[math-fun] dice solitaire
Martin Gardner fan John Kemeny (no relation to the Dartmouth mathematician) tells me that his niece Allison plays a kind of dice-based solitaire game ("Apparently it is all the rage at Duke, where she was, but is now spending a year at the London School of Economics" writes John) and is curious what the optimal strategy is and what the odds of winning are under optimal play. The player's goal is to knock out numbers from the set {1,2,...,12} until none remain, where the player knocks out one or two numbers on each turn as follows: the player rolls two dice, and may knock out either the sum of the two numbers or may knock out any two distinct numbers that have the same sum as the sum of the numbers shown on the dice. (Note that all that matters is the sum of the numbers the player rolls, not the numbers shown by the two dice individually.) If a player is ever in a situation where no such move is possible, the game ends. This strikes me as do-able by brute force, since there are only 2^12 states of the game (based on which numbers have been crossed out), so, starting from endgame positions and working backwards, one should be able to work out, for each position, what the optimal plays are (for each die-roll) and what the chance of winning is under optimal play. A priori, I see no reason to believe that the optimal strategy has a nice description, but then again I see no reason to believe that it doesn't! Jim Propp
At some point near the end of the game, we reach a point where the same throw can never be handled in more than one way, because no throw has more than one representation. From this point onward, the outcome is entirely determined by chance. Let's call such situations "moribund". For example, the situation is moribund if only one or two numbers are left; or if three numbers are left and the larger is not the sum of the two smaller. It seems to me that analysis should begin with a catalog of moribund situations and their probabilities of success. I propose that a situation be summarized as a string of digits without spaces, and because 10, 11, and 12 don't have their own digits, we use hexadecimal A, B, and C respectively. The situation 12, then, has only the 1 and 2 available. One's only hope in this situation is to roll 3, with a chance of 1/18. The moribund situation 3 can also only be won with a roll of 3. The situation 123 is *not*moribund, but the only choice it offers doesn't seem to affect the chance of winning. If one rolls a 3, then one must roll another 3 to win, whether one chooses to knock out 12 or 3. Depending on the exact rules of play, you might want to knock out the 3 rather than the 12 combination, because 12 lets you at least stay alive one more turn if you roll a 2, and this might matter if the rules say each player has their own board, and they take turns with the winner being the last left alive. On Sun, Oct 24, 2010 at 2:14 PM, James Propp <jpropp@cs.uml.edu> wrote:
Martin Gardner fan John Kemeny (no relation to the Dartmouth mathematician) tells me that his niece Allison plays a kind of dice-based solitaire game ("Apparently it is all the rage at Duke, where she was, but is now spending a year at the London School of Economics" writes John) and is curious what the optimal strategy is and what the odds of winning are under optimal play.

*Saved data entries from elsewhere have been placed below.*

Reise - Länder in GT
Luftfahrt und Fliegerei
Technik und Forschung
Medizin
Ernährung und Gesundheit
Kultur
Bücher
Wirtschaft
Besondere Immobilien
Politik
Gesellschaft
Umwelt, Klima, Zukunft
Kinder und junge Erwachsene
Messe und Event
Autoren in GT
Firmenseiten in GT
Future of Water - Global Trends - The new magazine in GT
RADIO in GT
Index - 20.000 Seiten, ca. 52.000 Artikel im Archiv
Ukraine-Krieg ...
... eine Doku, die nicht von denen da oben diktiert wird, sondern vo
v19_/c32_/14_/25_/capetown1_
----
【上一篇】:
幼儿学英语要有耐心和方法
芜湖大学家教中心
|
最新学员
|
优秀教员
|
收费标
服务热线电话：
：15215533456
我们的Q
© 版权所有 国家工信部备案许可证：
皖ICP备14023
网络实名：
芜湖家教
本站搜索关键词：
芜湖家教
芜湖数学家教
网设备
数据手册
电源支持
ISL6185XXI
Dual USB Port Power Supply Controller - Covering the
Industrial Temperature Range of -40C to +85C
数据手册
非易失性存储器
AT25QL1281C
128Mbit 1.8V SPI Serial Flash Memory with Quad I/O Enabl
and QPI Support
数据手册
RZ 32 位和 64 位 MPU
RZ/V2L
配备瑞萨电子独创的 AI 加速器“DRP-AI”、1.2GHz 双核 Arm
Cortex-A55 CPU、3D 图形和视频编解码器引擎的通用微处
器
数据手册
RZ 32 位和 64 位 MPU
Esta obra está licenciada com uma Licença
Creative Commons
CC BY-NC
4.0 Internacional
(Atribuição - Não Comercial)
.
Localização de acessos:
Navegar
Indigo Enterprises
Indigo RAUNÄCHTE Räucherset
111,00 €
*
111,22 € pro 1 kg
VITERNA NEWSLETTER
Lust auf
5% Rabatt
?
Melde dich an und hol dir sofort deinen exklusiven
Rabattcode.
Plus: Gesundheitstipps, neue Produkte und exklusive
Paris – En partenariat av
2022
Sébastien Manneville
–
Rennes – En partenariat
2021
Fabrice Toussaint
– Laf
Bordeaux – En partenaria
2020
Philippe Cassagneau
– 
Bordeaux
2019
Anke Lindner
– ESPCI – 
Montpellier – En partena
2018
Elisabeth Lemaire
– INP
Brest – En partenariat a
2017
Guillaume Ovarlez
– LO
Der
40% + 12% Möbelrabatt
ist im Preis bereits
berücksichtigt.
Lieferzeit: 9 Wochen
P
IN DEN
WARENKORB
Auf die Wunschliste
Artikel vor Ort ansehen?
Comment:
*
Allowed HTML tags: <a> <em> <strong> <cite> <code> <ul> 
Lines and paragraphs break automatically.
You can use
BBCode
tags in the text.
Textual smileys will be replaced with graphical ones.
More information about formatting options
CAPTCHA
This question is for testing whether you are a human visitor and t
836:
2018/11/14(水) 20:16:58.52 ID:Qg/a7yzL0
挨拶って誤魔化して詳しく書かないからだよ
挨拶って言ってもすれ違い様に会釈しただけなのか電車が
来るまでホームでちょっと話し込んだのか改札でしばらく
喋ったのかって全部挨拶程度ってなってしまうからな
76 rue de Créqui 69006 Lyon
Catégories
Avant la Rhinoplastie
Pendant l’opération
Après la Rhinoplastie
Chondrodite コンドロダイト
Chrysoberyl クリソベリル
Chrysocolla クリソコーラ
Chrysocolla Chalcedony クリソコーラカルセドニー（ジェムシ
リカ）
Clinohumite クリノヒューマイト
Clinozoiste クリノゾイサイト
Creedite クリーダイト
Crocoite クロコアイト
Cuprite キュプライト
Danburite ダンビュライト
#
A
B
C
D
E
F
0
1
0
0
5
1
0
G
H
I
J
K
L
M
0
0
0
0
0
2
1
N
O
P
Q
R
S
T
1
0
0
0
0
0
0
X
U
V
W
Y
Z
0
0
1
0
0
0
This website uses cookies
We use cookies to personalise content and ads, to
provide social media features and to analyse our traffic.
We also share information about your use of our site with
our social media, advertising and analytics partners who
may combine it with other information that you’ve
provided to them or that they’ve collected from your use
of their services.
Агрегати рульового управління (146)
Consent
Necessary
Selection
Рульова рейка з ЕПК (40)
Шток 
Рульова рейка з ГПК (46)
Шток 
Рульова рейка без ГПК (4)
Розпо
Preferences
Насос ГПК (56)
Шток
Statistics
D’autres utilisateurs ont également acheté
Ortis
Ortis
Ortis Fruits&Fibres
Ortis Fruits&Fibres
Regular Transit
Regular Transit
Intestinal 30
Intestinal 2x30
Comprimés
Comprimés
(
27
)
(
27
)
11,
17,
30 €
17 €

The player's goal is to knock out numbers from the set {1,2,...,12} until none remain, where the player knocks out one or two numbers on each turn as follows: the player rolls two dice, and may knock out either the sum of the two numbers or may knock out any two distinct numbers that have the same sum as the sum of the numbers shown on the dice. (Note that all that matters is the sum of the numbers the player rolls, not the numbers shown by the two dice individually.) If a player is ever in a situation where no such move is possible, the game ends.
This strikes me as do-able by brute force, since there are only 2^12 states of the game (based on which numbers have been crossed out), so, starting from endgame positions and working backwards, one should be able to work out, for each position, what the optimal plays are (for each die-roll) and what the chance of winning is under optimal play.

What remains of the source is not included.